Records supplied
-- -- --

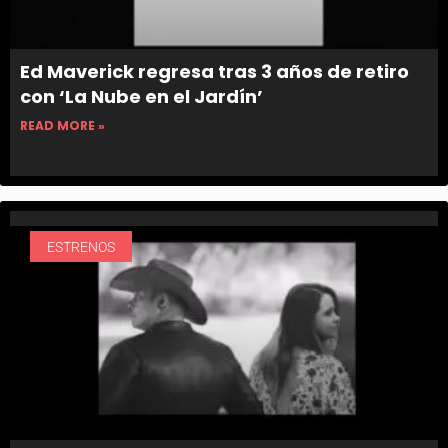
Ed Maverick regresa tras 3 años de retiro
con ‘La Nube en el Jardín’
READ MORE »
ESTRENOS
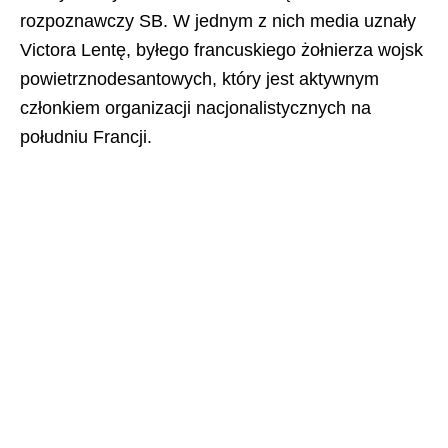
rozpoznawczy SB. W jednym z nich media uznały
Victora Lentę, byłego francuskiego żołnierza wojsk
powietrznodesantowych, który jest aktywnym
członkiem organizacji nacjonalistycznych na
południu Francji.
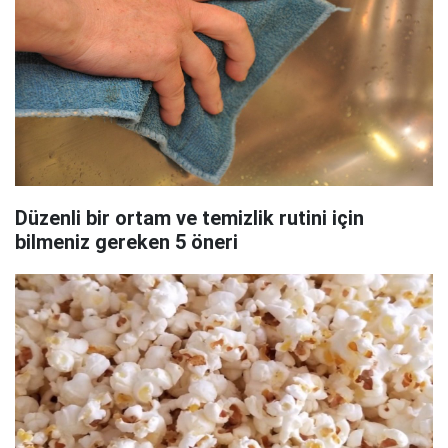
Düzenli bir ortam ve temizlik rutini için
bilmeniz gereken 5 öneri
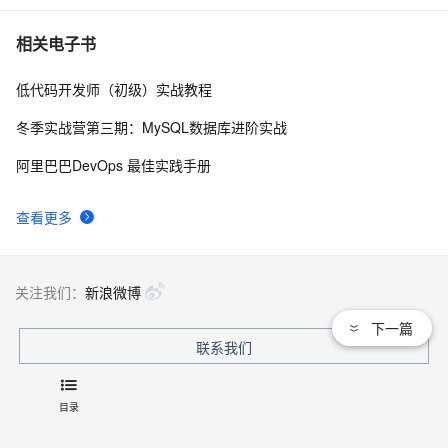
经典Leetcode算法题分享(字符串)
6
7
相关电子书
低代码开发师（初级）实战教程
[LeetCode] Nim Game
6
8
冬季实战营第三期：MySQL数据库进阶实战
leetcode  226 Invert Binary Tree 翻转二叉树
3
9
阿里巴巴DevOps 最佳实践手册
[LeetCode] Summary Ranges
509
10
查看更多
关注我们：
新浪微博
下一篇
联系我们
文档
|
开发者社区
|
天池大赛
|
培训与认证
目录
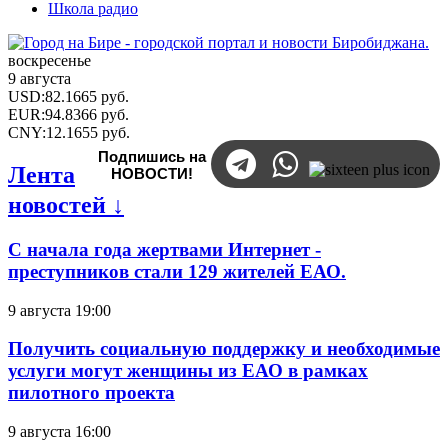
Школа радио
воскресенье
9 августа
USD
:
82.1665
руб.
EUR
:
94.8366
руб.
CNY
:
12.1655
руб.
Подпишись на
Лента
НОВОСТИ!
новостей ↓
С начала года жертвами Интернет -
преступников стали 129 жителей ЕАО.
9 августа 19:00
Получить социальную поддержку и необходимые
услуги могут женщины из ЕАО в рамках
пилотного проекта
9 августа 16:00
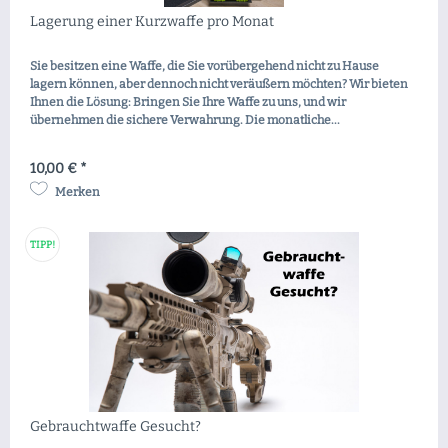
Lagerung einer Kurzwaffe pro Monat
Sie besitzen eine Waffe, die Sie vorübergehend nicht zu Hause
lagern können, aber dennoch nicht veräußern möchten? Wir bieten
Ihnen die Lösung: Bringen Sie Ihre Waffe zu uns, und wir
übernehmen die sichere Verwahrung. Die monatliche...
10,00 € *
Merken
TIPP!
Gebrauchtwaffe Gesucht?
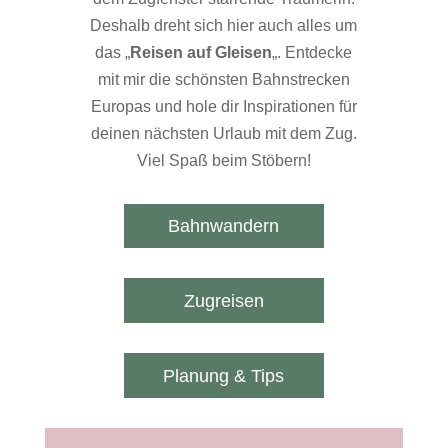
Deshalb dreht sich hier auch alles um
das „
Reisen auf Gleisen
„. Entdecke
mit mir die schönsten Bahnstrecken
Europas und hole dir Inspirationen für
deinen nächsten Urlaub mit dem Zug.
Viel Spaß beim Stöbern!
Bahnwandern
Zugreisen
Planung & Tips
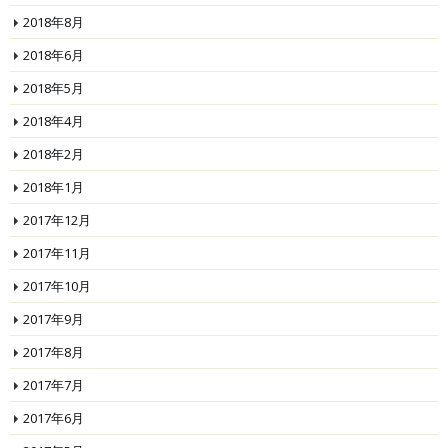
2018年8月
2018年6月
2018年5月
2018年4月
2018年2月
2018年1月
2017年12月
2017年11月
2017年10月
2017年9月
2017年8月
2017年7月
2017年6月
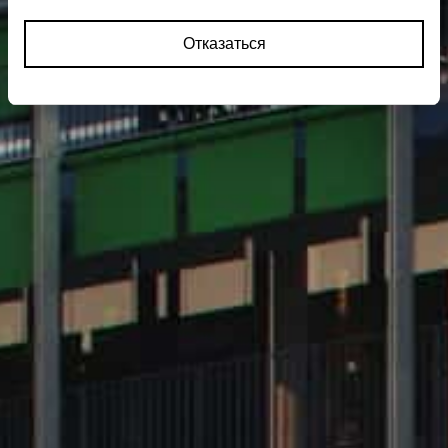
Отказаться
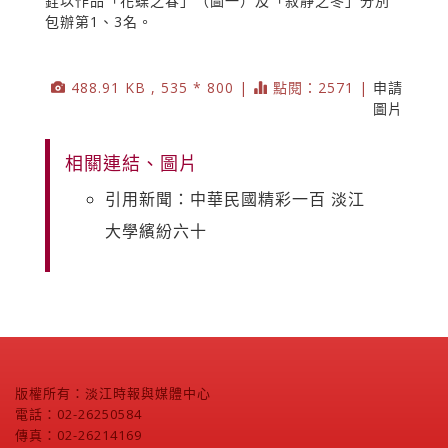
銓以作品「花蝶之春」（圖一）及「寂靜之冬」分別
包辦第1、3名。
488.91 KB , 535 * 800 |
點閱：2571 |
申請
圖片
相關連結、圖片
引用新聞：中華民國精彩一百 淡江
大學繽紛六十
版權所有：淡江時報與媒體中心
電話：02-26250584
傳真：02-26214169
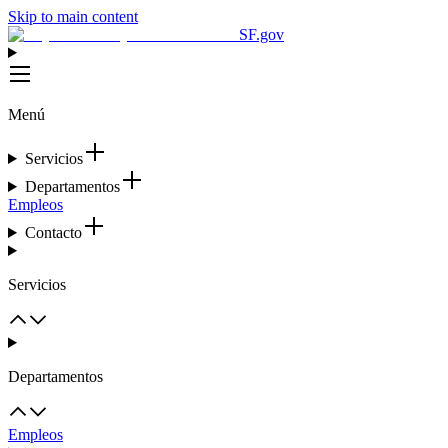
Skip to main content
SF.gov
Menú
Servicios
Departamentos
Empleos
Contacto
Servicios
Departamentos
Empleos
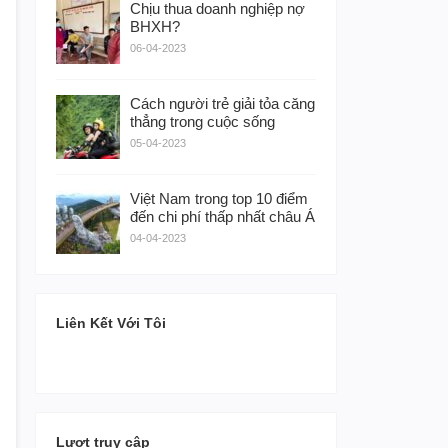
Chịu thua doanh nghiệp nợ
BHXH?
06-04-2023
Cách người trẻ giải tỏa căng
thẳng trong cuộc sống
05-04-2023
Việt Nam trong top 10 điểm
đến chi phí thấp nhất châu Á
04-04-2023
Liên Kết Với Tôi
Lượt truy cập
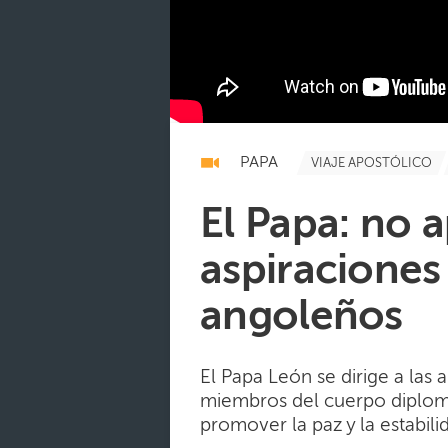
PAPA
VIAJE APOSTÓLICO
El Papa: no 
aspiraciones
angoleños
El Papa León se dirige a las a
miembros del cuerpo diplomát
promover la paz y la estabili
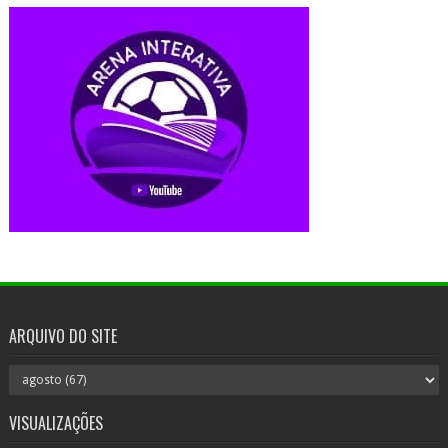
ARQUIVO DO SITE
VISUALIZAÇÕES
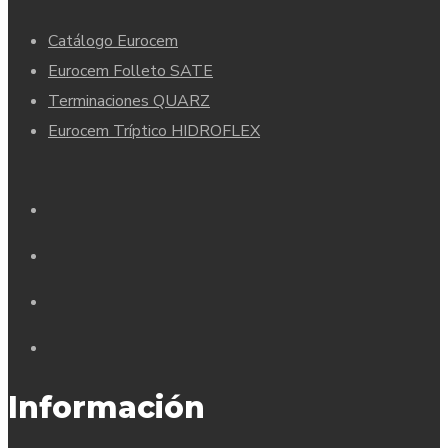
Catálogo Eurocem
Eurocem Folleto SATE
Terminaciones QUARZ
Eurocem Tríptico HIDROFLEX
Información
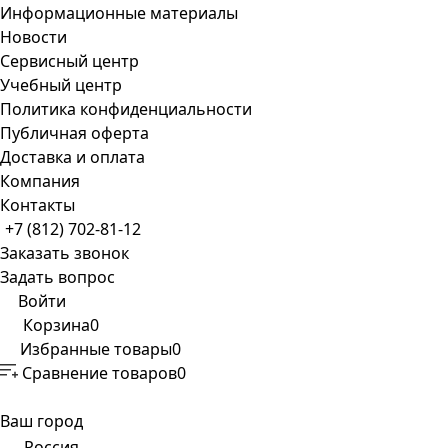
Информационные материалы
Новости
Сервисный центр
Учебный центр
Политика конфиденциальности
Публичная оферта
Доставка и оплата
Компания
Контакты
+7 (812) 702-81-12
Заказать звонок
Задать вопрос
Войти
Корзина
0
Избранные товары
0
Сравнение товаров
0
Ваш город
Россия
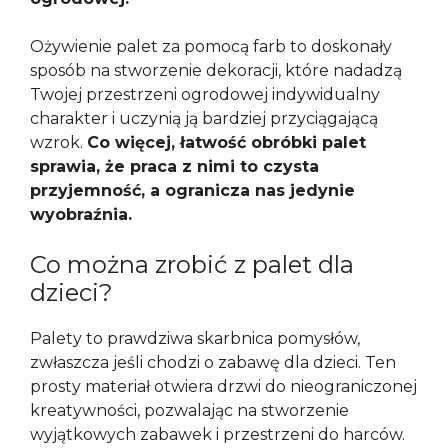
Ożywienie palet za pomocą farb to doskonały
sposób na stworzenie dekoracji, które nadadzą
Twojej przestrzeni ogrodowej indywidualny
charakter i uczynią ją bardziej przyciągającą
wzrok.
Co więcej, łatwość obróbki palet
sprawia, że praca z nimi to czysta
przyjemność, a ogranicza nas jedynie
wyobraźnia.
Co można zrobić z palet dla
dzieci?
Palety to prawdziwa skarbnica pomysłów,
zwłaszcza jeśli chodzi o zabawę dla dzieci. Ten
prosty materiał otwiera drzwi do nieograniczonej
kreatywności, pozwalając na stworzenie
wyjątkowych zabawek i przestrzeni do harców.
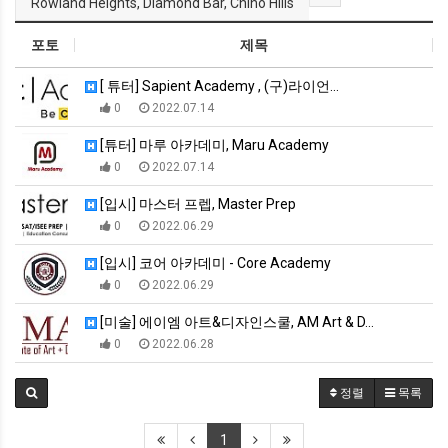
Rowland Heights, Diamond Bar, Chino Hills
포토
제목
[ 튜터] Sapient Academy , (구)라이언…
0
2022.07.14
[튜터] 마루 아카데미, Maru Academy
0
2022.07.14
[입시] 마스터 프렙, Master Prep
0
2022.06.29
[입시] 코어 아카데미 - Core Academy
0
2022.06.29
[미술] 에이엠 아트&디자인스쿨, AM Art & D…
0
2022.06.28
정렬
목록
1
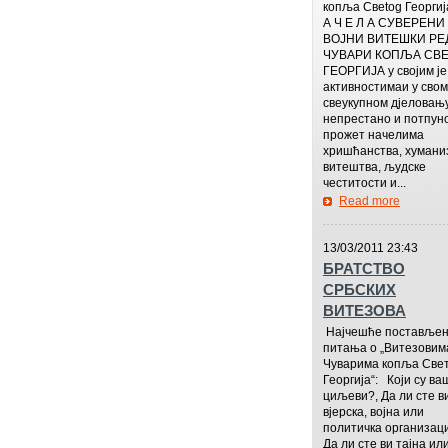
копља Свetog Георгиј
А Ч Е Л А СУВЕРЕНИ
ВОЈНИ ВИТЕШКИ РЕД
ЧУВАРИ КОПЉА СВЕ
ГЕОРГИЈА у својим је
активностимаи у свом
свеукупном дјеловањ
непрестано и потпун
прожет начелима
хришћанства, хумани
витештва, људске
честитости и...
Read more
—————
13/03/2011 23:43
БРАТСТВО
СРБСКИХ
ВИТЕЗОВА
Најчешће поставље
питања о „Витезовим
Чуварима копља Свет
Георгија“: Који су ва
циљеви?, Да ли сте в
вјерска, војна или
политичка организаци
Да ли сте ви тајна ил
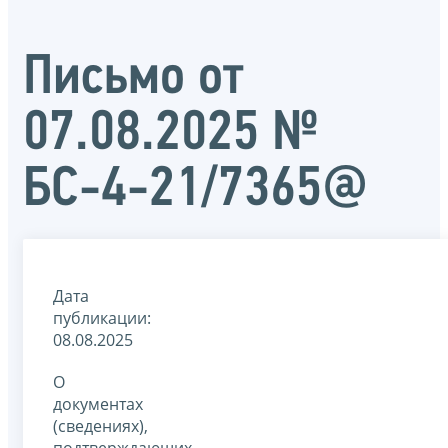
Письмо от
07.08.2025 №
БС-4-21/7365@
Дата
публикации:
08.08.2025
О
документах
(сведениях),
подтверждающих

-- -- --

Aim of the task
Retype each record exactly as it stands, but do not include the pictures.

Answer to the problem
Ed Maverick regresa tras 3 años de retiro
con ‘La Nube en el Jardín’
READ MORE »
ESTRENOS
rozpoznawczy SB. W jednym z nich media uznały
Victora Lentę, byłego francuskiego żołnierza wojsk
powietrznodesantowych, który jest aktywnym
członkiem organizacji nacjonalistycznych na
południu Francji.
Düzenli bir ortam ve temizlik rutini için
bilmeniz gereken 5 öneri
经典Leetcode算法题分享(字符串)
6
7
相关电子书
低代码开发师（初级）实战教程
[LeetCode] Nim Game
6
8
冬季实战营第三期：MySQL数据库进阶实战
leetcode  226 Invert Binary Tree 翻转二叉树
3
9
阿里巴巴DevOps 最佳实践手册
[LeetCode] Summary Ranges
509
10
查看更多
关注我们：
新浪微博
下一篇
联系我们
文档
|
开发者社区
|
天池大赛
|
培训与认证
目录
Школа радио
воскресенье
9 августа
USD
:
82.1665
руб.
EUR
:
94.8366
руб.
CNY
:
12.1655
руб.
Подпишись на
Лента
НОВОСТИ!
новостей ↓
С начала года жертвами Интернет -
преступников стали 129 жителей ЕАО.
9 августа 19:00
Получить социальную поддержку и необходимые
услуги могут женщины из ЕАО в рамках
пилотного проекта
9 августа 16:00
Lagerung einer Kurzwaffe pro Monat
Sie besitzen eine Waffe, die Sie vorübergehend nicht zu Hause
lagern können, aber dennoch nicht veräußern möchten? Wir bieten
Ihnen die Lösung: Bringen Sie Ihre Waffe zu uns, und wir
übernehmen die sichere Verwahrung. Die monatliche...
10,00 € *
Merken
TIPP!
Gebrauchtwaffe Gesucht?
Deshalb dreht sich hier auch alles um
das „
Reisen auf Gleisen
„. Entdecke
mit mir die schönsten Bahnstrecken
Europas und hole dir Inspirationen für
deinen nächsten Urlaub mit dem Zug.
Viel Spaß beim Stöbern!
Bahnwandern
Zugreisen
Planung & Tips
2018年8月
2018年6月
2018年5月
2018年4月
2018年2月
2018年1月
2017年12月
2017年11月
2017年10月
2017年9月
2017年8月
2017年7月
2017年6月
Отказаться
銓以作品「花蝶之春」（圖一）及「寂靜之冬」分別
包辦第1、3名。
488.91 KB , 535 * 800 |
點閱：2571 |
申請
圖片
相關連結、圖片
引用新聞：中華民國精彩一百 淡江
大學繽紛六十
版權所有：淡江時報與媒體中心
電話：02-26250584
傳真：02-26214169
Skip to main content
SF.gov
Menú
Servicios
Departamentos
Empleos
Contacto
Servicios
Departamentos
Empleos
Chịu thua doanh nghiệp nợ
BHXH?
06-04-2023
Cách người trẻ giải tỏa căng
thẳng trong cuộc sống
05-04-2023
Việt Nam trong top 10 điểm
đến chi phí thấp nhất châu Á
04-04-2023
Liên Kết Với Tôi
Lượt truy cập
PAPA
VIAJE APOSTÓLICO
El Papa: no 
aspiraciones
angoleños
El Papa León se dirige a las a
miembros del cuerpo diplomát
promover la paz y la estabili
ARQUIVO DO SITE
VISUALIZAÇÕES
Catálogo Eurocem
Eurocem Folleto SATE
Terminaciones QUARZ
Eurocem Tríptico HIDROFLEX
Información
Информационные материалы
Новости
Сервисный центр
Учебный центр
Политика конфиденциальности
Публичная оферта
Доставка и оплата
Компания
Контакты
+7 (812) 702-81-12
Заказать звонок
Задать вопрос
Войти
Корзина
0
Избранные товары
0
Сравнение товаров
0
Ваш город
Россия
Ożywienie palet za pomocą farb to doskonały
sposób na stworzenie dekoracji, które nadadzą
Twojej przestrzeni ogrodowej indywidualny
charakter i uczynią ją bardziej przyciągającą
wzrok.
Co więcej, łatwość obróbki palet
sprawia, że praca z nimi to czysta
przyjemność, a ogranicza nas jedynie
wyobraźnia.
Co można zrobić z palet dla
dzieci?
Palety to prawdziwa skarbnica pomysłów,
zwłaszcza jeśli chodzi o zabawę dla dzieci. Ten
prosty materiał otwiera drzwi do nieograniczonej
kreatywności, pozwalając na stworzenie
wyjątkowych zabawek i przestrzeni do harców.
Rowland Heights, Diamond Bar, Chino Hills
포토
제목
[ 튜터] Sapient Academy , (구)라이언…
0
2022.07.14
[튜터] 마루 아카데미, Maru Academy
0
2022.07.14
[입시] 마스터 프렙, Master Prep
0
2022.06.29
[입시] 코어 아카데미 - Core Academy
0
2022.06.29
[미술] 에이엠 아트&디자인스쿨, AM Art & D…
0
2022.06.28
정렬
목록
1
копља Свetog Георгиј
А Ч Е Л А СУВЕРЕНИ
ВОЈНИ ВИТЕШКИ РЕД
ЧУВАРИ КОПЉА СВЕ
ГЕОРГИЈА у својим је
активностимаи у свом
свеукупном дјеловањ
непрестано и потпун
прожет начелима
хришћанства, хумани
витештва, људске
честитости и...
Read more
—————
13/03/2011 23:43
БРАТСТВО
СРБСКИХ
ВИТЕЗОВА
Најчешће поставље
питања о „Витезовим
Чуварима копља Свет
Георгија“: Који су ва
циљеви?, Да ли сте в
вјерска, војна или
политичка организаци
Да ли сте ви тајна ил
Письмо от
07.08.2025 №
БС-4-21/7365@
Дата
публикации:
08.08.2025
О
документах
(сведениях),
подтверждающих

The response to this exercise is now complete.